Solution level agility: The solution is not a single “model”.  CRS has been developed with advanced ongoing self-learning to evolve based on what is happening within specific client portfolios, business policies and industry trends. This functionality is controlled by client configuration to support all model governance policy and regulation requirements.

Accelerated risk assessment: CRS filters and presents the most critical information needed for investigators to make effective risk-based decisions timely and consistently. The solution simplifies highly complex machine learning decisions into understandable and actionable information.

Reduced time-to-value and clear migration path to ML-based workflows: CRS does not require time and cost consuming change of existing Customer Risk Policies and Controls. Initially complementing your legacy operating environment, CRS provides the functionality required to transition to full machine learning-based AML Customer Risk as and when it is appropriate.

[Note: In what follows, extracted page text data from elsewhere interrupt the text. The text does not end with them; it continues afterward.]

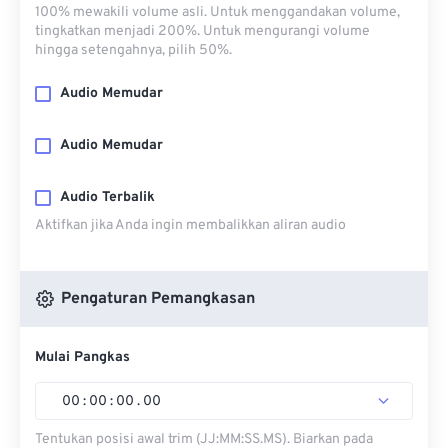
100% mewakili volume asli. Untuk menggandakan volume,
tingkatkan menjadi 200%. Untuk mengurangi volume
hingga setengahnya, pilih 50%.
Audio Memudar
Audio Memudar
Audio Terbalik
Aktifkan jika Anda ingin membalikkan aliran audio
Pengaturan Pemangkasan
Mulai Pangkas
00
:
00
:
00
.
00
Tentukan posisi awal trim (JJ:MM:SS.MS). Biarkan pada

Reduced cost of compliance and reputational risk: The solution helps identify high-risk customers and enable banks to take proactive measures to mitigate the risk of financial loss due to penalties along with various other regulatory, legal and reputational risks.

Money laundering across the globe has increased not just in volume, but also in terms of complexity and sophistication. Customer behaviour has significantly changed with digital banking, transferring funds across geographies has become very easy and even instant in some cases. Such transformations make financial institutions more vigilant. They need to continuously evaluate their customers’ risk score based on their behaviour and monitor based on their updated risks at all times.

As regulators are becoming more stringent globally around AML compliance, strengthening the AML systems continues to remain among top priorities. Our CRS solution enables financial institutions to realise benefits with dynamic customer risk scoring, leveraging advanced machine learning models for improved effectiveness of Enhanced Due Diligence with fewer resources.